Assessing Our Path in Oral Health

July 21, 2011

Our initial strategy in tackling the oral health crisis in Connecticut was to increase access. Historically, only 15 percent of Connecticut dentists treated any Medicaid patients and less than 10 percent filed claims for $10,000 or more annually.

The reason? Many dentists would not treat patients with Medicaid because reimbursement rates were so low. You can read the details of what happened here, but the short version is, in 2008 a settlement increased reimbursement rates, making it financially viable for them to treat lower-income children.

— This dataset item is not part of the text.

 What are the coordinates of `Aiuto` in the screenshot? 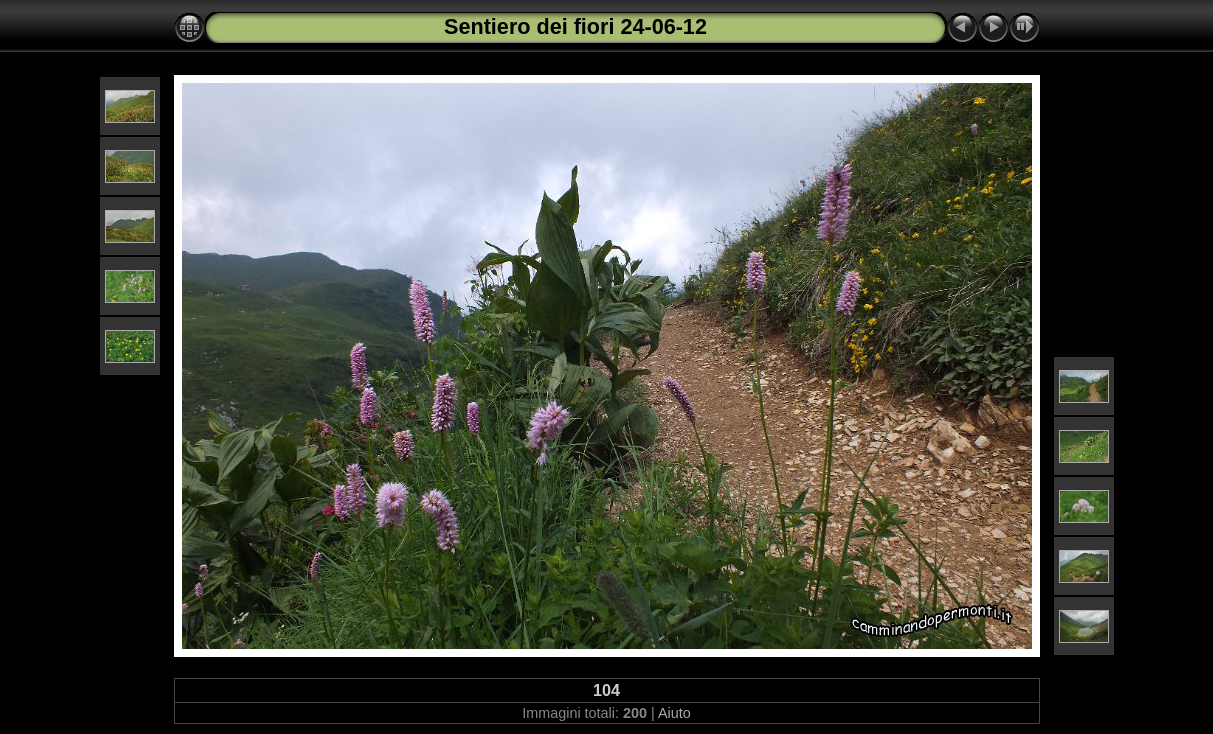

What this means for Medicaid patients is that it’s easier for them to get the care they need. A child on HUSKY A can see a private dentist close to home rather than traveling over an hour to the closest clinic. This saves transportation costs and time missed from work for the parent and time missed from school for the child.

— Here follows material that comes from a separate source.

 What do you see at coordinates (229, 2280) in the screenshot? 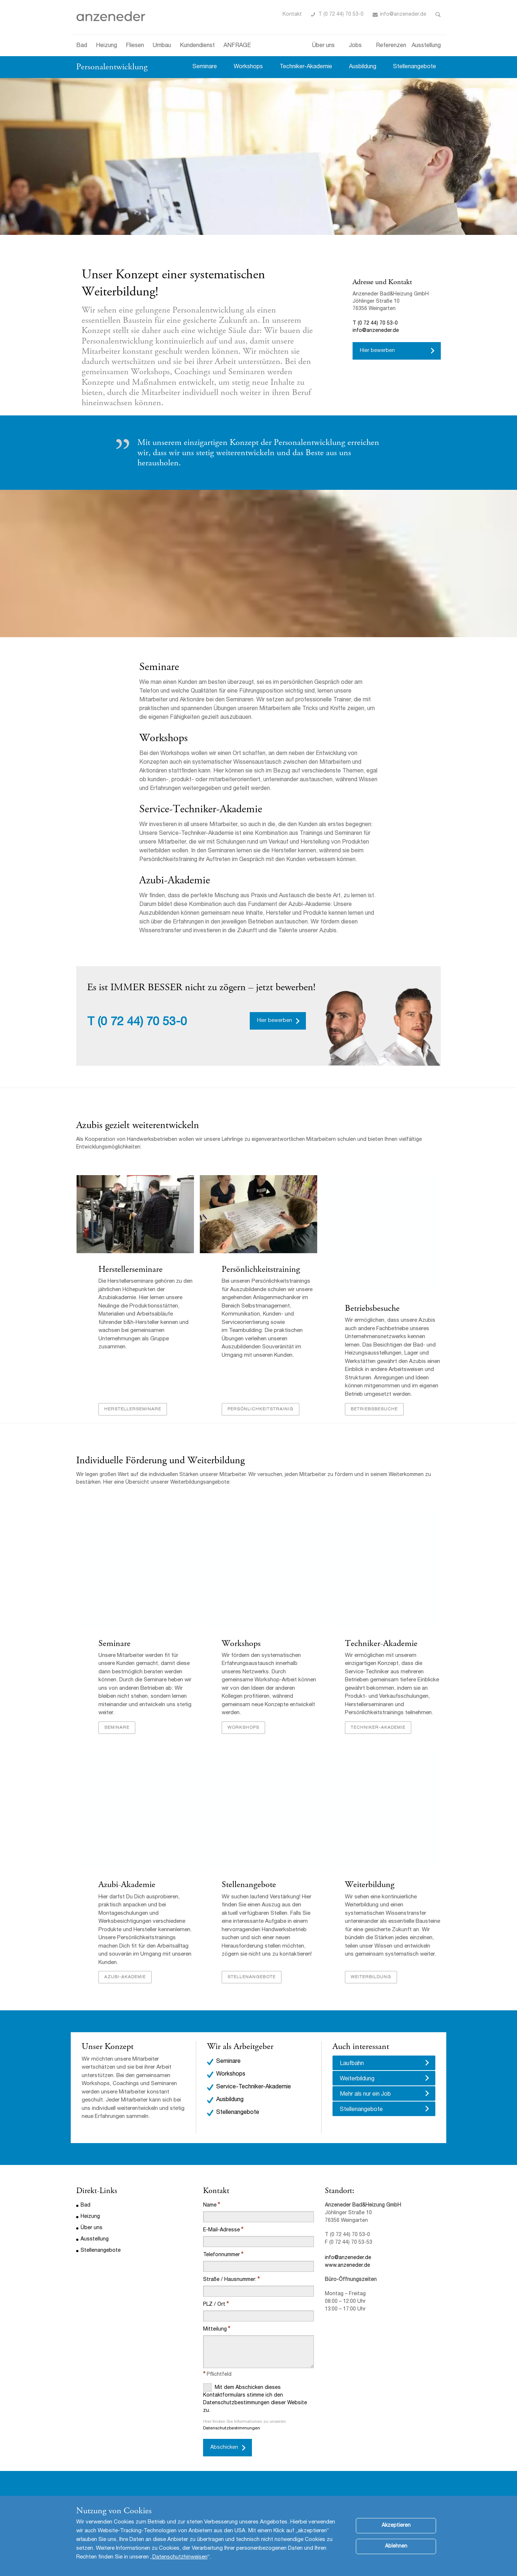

But is that enough? Has the ability for these patients to get dental care translated into them getting dental care? Are kids on HUSKY A going to the dentist?

We also wanted to look at whether the changes in the reimbursement rate changed where patients are getting dental care. Do patients prefer to seek care in a private setting as opposed to a public setting?

CT Health has partnered with the Department of Social Services (DSS) to examine the impact of the changes to reimbursement rates.  This is a multi-year project that, overall, will inform and we hope enhance the program.

“Few states have examined the effects of changing reimbursement rates on both providers and patients.  Understanding the outcomes is critical to helping make informed decisions to improve the oral health and dental care of patients on Medicaid,” said Joanna Douglass, Associate Professor, University of Connecticut School of Dental Medicine.

“What’s really exciting about this work is looking at the response of dental providers to this change in rates, as well as examining the changes in access among individual towns and cities,” said Tryfon Beazoglou, Professor, University of Connecticut School of Dental Medicine.